--- Material shown Enclosed Below ---

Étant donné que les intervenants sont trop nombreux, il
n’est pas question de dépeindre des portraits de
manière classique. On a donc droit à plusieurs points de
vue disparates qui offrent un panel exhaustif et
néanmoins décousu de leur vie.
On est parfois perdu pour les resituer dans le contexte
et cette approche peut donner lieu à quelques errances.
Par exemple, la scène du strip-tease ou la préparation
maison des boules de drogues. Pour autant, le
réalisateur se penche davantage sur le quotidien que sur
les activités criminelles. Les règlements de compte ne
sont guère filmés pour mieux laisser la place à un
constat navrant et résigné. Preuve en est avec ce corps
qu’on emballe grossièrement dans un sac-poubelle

--- End of Enclosed Material shown ---

Assignment: Line by line, set the records above down again exactly.

Answer:
Étant donné que les intervenants sont trop nombreux, il
n’est pas question de dépeindre des portraits de
manière classique. On a donc droit à plusieurs points de
vue disparates qui offrent un panel exhaustif et
néanmoins décousu de leur vie.
On est parfois perdu pour les resituer dans le contexte
et cette approche peut donner lieu à quelques errances.
Par exemple, la scène du strip-tease ou la préparation
maison des boules de drogues. Pour autant, le
réalisateur se penche davantage sur le quotidien que sur
les activités criminelles. Les règlements de compte ne
sont guère filmés pour mieux laisser la place à un
constat navrant et résigné. Preuve en est avec ce corps
qu’on emballe grossièrement dans un sac-poubelle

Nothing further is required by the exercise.